The Board sent Hydro One away, requesting data on how often the lines had been used to capacity in the past.  It is a valid question.  The Bruce plant has 8 reactors.  Six of the reactors are operating, two have been laid up.  One of the operating reactors is current off line for maintenance right now.  The transmission that carried the power for the 8 reactors in the mid 90’s is still there.  Why is new transmission needed?  Also, several of the Bruce reactors will require refurbishment in the middle of the next decade, and so will be off for several years, if that refurbishment is to be done.
Already proposed is a $250 million upgrade to the line, that would involve no new towers.  The expansion of the number of towers will cost another $600 million.  Hydro One has argued that the new line is needed to carry the output of plant, as well as the 700 MW of wind that is being installed in the area.

The Ontario Power Authority has declared an “orange zone” in the area of the Bruce plant, extending from Grand Bend to Meaford, to Orangeville.  This is an area where they will not provide contracts to wind developers, as they say the transmission needs to be upgraded first.  I call it the “orange zone of death”.

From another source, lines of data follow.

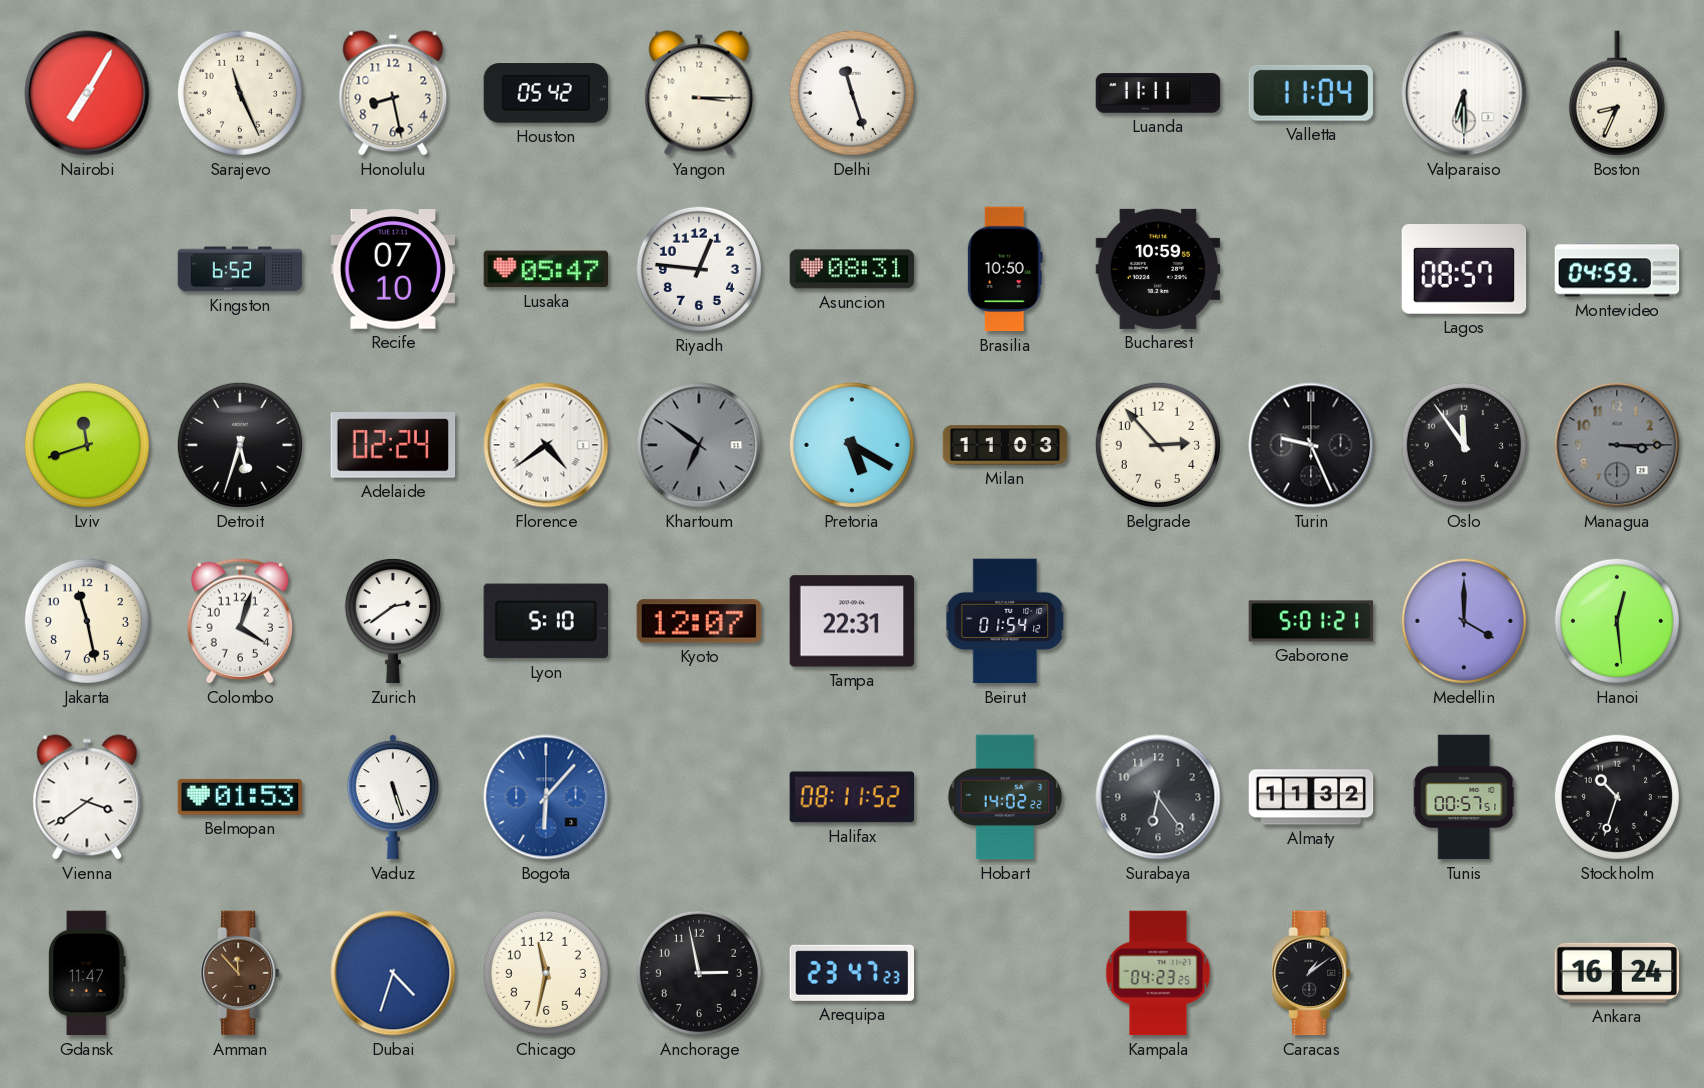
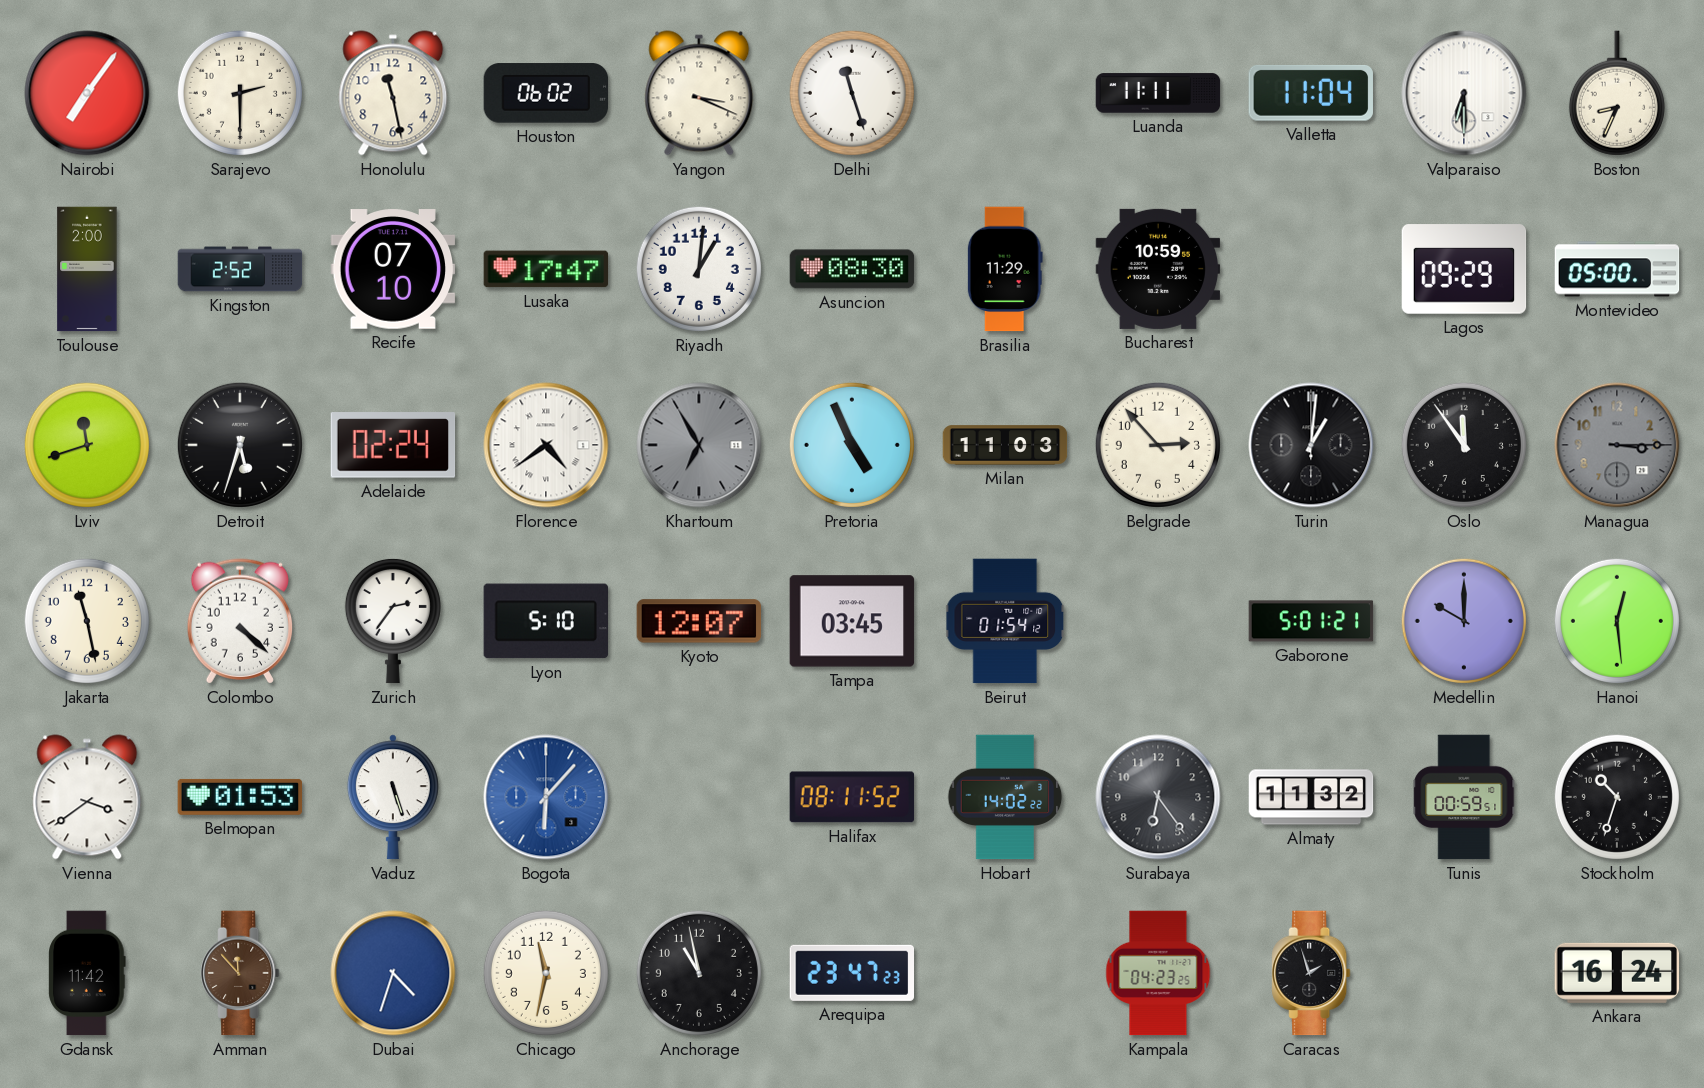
Nairobi: 7:05 -> 7:06
Sarajevo: 11:26 -> 2:30
Honolulu: 8:28 -> 11:28
Houston: 05:42 -> 06:02
Yangon: 3:15 -> 3:19
Toulouse: none -> 2:00
Kingston: 6:52 -> 2:52
Lusaka: 05:47 -> 17:47
Riyadh: 12:46 -> 1:01
Asuncion: 08:31 -> 08:30
Brasilia: 10:50 -> 11:29
Lagos: 08:57 -> 09:29
Montevideo: 04:59 -> 05:00
Khartoum: 6:51 -> 6:55
Pretoria: 5:20 -> 4:56
Turin: 9:26 -> 1:01
Colombo: 4:03 -> 4:22
Zurich: 2:39 -> 2:36
Tampa: 22:31 -> 03:45
Medellin: 4:00 -> 10:00
Tunis: 00:57 -> 00:59
Gdansk: 11:47 -> 11:42
Anchorage: 2:58 -> 10:58
Caracas: 1:09 -> 1:57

I also object to the logic used by Hydro One and the OPA in setting this orange zone.  I can not see where they have used any analysis of local load (if the power is consumed locally, you don’t need to transmit it), nor the fact that no source of generation is always running.  Ontario nuclear fleet has run less than 70% of the time.  It is rare indeed when all 6 current reactors at the Bruce are operating.  It will be rarer still when all 8 are running.  And the wind doesn’t always blow.  And sometimes local load is high.  I have always believed that there was something wrong with the logic used to create the orange zone, and there has been a complete lack of transparency in communicating the reasons for providing no new contracts.

Now the OEB will seek to uncover some of the logic used, and in the process, will make the thinking more transparent.  Good for them.  Should we spend $600 million that may not be needed?